'''

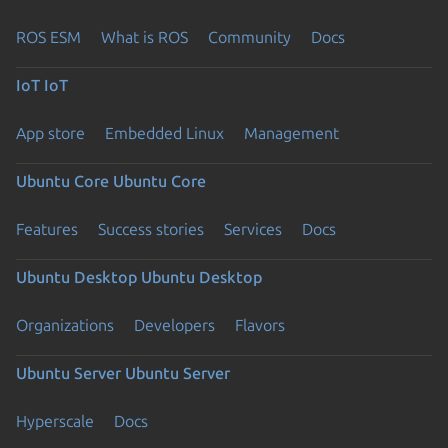
ROS ESM
What is ROS
Community
Docs
IoT
IoT
App store
Embedded Linux
Management
Ubuntu Core
Ubuntu Core
Features
Success stories
Services
Docs
Ubuntu Desktop
Ubuntu Desktop
Organizations
Developers
Flavors
Ubuntu Server
Ubuntu Server
Hyperscale
Docs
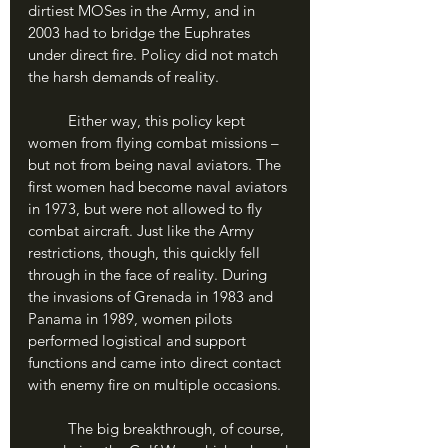
dirtiest MOSes in the Army, and in 
2003 had to bridge the Euphrates 
under direct fire. Policy did not match 
the harsh demands of reality.
	Either way, this policy kept 
women from flying combat missions – 
but not from being naval aviators. The 
first women had become naval aviators 
in 1973, but were not allowed to fly 
combat aircraft. Just like the Army 
restrictions, though, this quickly fell 
through in the face of reality. During 
the invasions of Grenada in 1983 and 
Panama in 1989, women pilots 
performed logistical and support 
functions and came into direct contact 
with enemy fire on multiple occasions. 
	The big breakthrough, of course,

'''

▶ The problem
All lines with the word "Army" are needed; pull them from the entries and copy each.

▶ Solution
dirtiest MOSes in the Army, and in 
combat aircraft. Just like the Army 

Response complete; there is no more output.